The diagnosis of “bronchial asthma” can only be made by a doctor on the basis of complaints and anamnesis (information about the development of the disease) of the patient, the results of functional examination methods, a specific allergological examination and the exclusion of other diseases. When collecting an anamnesis from a patient, the doctor finds out the causes and duration of symptoms, the presence of allergic reactions in the patient and his close relatives, the causal features of the occurrence of signs of the disease and its exacerbations.

Increased frequency of attacks indicates an exacerbation of bronchial asthma. It can develop both in patients with an already diagnosed disease, and be its first manifestation. To exacerbate bronchial asthma can lead to various factors, or triggers that contribute to inflammation of the airways, provoking acute bronchospasm.
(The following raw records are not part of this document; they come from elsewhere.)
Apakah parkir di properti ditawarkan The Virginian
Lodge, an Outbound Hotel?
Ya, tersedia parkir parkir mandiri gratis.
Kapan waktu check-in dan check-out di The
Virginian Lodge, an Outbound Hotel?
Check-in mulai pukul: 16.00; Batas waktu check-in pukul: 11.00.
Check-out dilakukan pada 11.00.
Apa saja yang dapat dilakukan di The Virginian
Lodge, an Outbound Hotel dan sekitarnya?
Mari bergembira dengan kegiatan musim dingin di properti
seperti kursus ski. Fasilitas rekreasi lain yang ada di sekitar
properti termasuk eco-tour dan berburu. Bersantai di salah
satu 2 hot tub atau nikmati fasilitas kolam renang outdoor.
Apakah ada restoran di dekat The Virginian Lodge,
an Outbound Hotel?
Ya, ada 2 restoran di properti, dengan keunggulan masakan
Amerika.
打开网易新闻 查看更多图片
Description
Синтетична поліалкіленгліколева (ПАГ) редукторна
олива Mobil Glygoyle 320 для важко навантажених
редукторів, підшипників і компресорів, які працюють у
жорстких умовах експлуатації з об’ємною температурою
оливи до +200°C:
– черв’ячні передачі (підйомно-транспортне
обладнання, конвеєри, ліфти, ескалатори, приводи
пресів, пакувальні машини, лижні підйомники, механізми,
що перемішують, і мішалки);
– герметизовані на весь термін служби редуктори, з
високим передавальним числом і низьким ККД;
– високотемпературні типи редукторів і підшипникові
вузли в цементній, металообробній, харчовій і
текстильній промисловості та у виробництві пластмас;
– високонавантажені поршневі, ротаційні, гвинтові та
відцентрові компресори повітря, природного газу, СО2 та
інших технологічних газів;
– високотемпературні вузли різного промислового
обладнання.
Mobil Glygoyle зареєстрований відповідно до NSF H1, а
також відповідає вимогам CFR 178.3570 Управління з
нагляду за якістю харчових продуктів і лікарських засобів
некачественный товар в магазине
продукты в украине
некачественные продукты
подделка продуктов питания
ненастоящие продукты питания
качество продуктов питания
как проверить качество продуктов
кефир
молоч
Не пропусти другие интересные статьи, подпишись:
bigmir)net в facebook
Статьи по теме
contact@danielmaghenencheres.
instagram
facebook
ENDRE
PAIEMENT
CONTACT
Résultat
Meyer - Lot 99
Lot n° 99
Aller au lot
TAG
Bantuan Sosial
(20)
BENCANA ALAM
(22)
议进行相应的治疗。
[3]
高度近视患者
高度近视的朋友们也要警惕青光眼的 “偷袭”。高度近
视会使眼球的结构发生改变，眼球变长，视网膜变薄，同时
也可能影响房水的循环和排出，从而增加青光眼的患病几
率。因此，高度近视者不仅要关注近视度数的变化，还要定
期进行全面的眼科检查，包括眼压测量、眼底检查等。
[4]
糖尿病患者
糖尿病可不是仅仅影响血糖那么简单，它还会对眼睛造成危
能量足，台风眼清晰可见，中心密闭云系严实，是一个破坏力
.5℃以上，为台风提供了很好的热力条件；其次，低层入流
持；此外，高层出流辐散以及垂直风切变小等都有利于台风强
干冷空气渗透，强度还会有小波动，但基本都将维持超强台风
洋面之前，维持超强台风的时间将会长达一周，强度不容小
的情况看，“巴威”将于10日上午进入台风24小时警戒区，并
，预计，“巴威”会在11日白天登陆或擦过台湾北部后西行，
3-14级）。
These factors are different for different people, but the main ones include: respiratory tract infections (mainly viruses, most often rhinoviruses ), allergens, aeropollutants (various chemicals that, when accumulated in the atmosphere in high concentrations, can cause deterioration in human and animal health ), physical activity, meteorological factors, taking certain medications, emotional reactions, exacerbation of rhinosinusitis , gastroesophageal reflux, pregnancy, and inadequate therapy.

Consequences of bronchial asthma

No one is immune from bronchial asthma: people with different income levels and social status suffer from it. Therefore, WHO recognizes asthma as a problem in all countries, regardless of the level of development. However, according to this organization, 80% of asthma deaths occur in low- and middle-income countries 3 . This is partly due to the fact that the disease is not diagnosed in time, treated incorrectly, and therefore not controlled.

For example, according to a study published in 2002 in the journal Respiratory Medicine 4 , most patients fail to recognize the symptoms of an impending attack in time, avoid long-term use of drugs to control the disease, and, accordingly, do not receive the full amount of necessary treatment.

Uncontrolled bronchial asthma, in turn, affects a person’s lifestyle and ability to work and, as a result, becomes not only a medical, but also an economic problem both on the scale of one family and on the scale of the whole country.

Is there a solution to the problem?

Unfortunately, bronchial asthma cannot be completely cured, however, if it is taken under control and the risk of exacerbations is reduced, it is possible to significantly improve the patient’s quality of life. This is the main task of modern therapy. Bronchial asthma is considered controlled if:

  • symptoms occur no more than 2 times a week;
  • there are no night awakenings due to bronchial asthma;
  • the need for drugs to relieve symptoms no more than 2 times a week;
  • no physical activity restrictions 1 .

Fortunately, disease control can be achieved in most patients with bronchial asthma. Only 20–30% of patients may be resistant to conventional therapy due to the complexity of the asthma phenotype* (severe atopic asthma, obese asthma, smoker’s asthma, late onset asthma, asthma with fixed bronchial obstruction) .

Factors such as improper inhalation technique, poor adherence to treatment, smoking, concomitant diseases, and incorrect diagnosis can also complicate the course and therapy of bronchial asthma.

Nevertheless, all patients with bronchial asthma should strive to effectively control it, that is, accurately follow all the doctor’s instructions, follow the prescribed therapy, and also try to limit the influence of factors that cause attacks. At the same time, self-education is important: the more the patient knows about his disease, the higher the chance, if not to win, then to successfully manage it.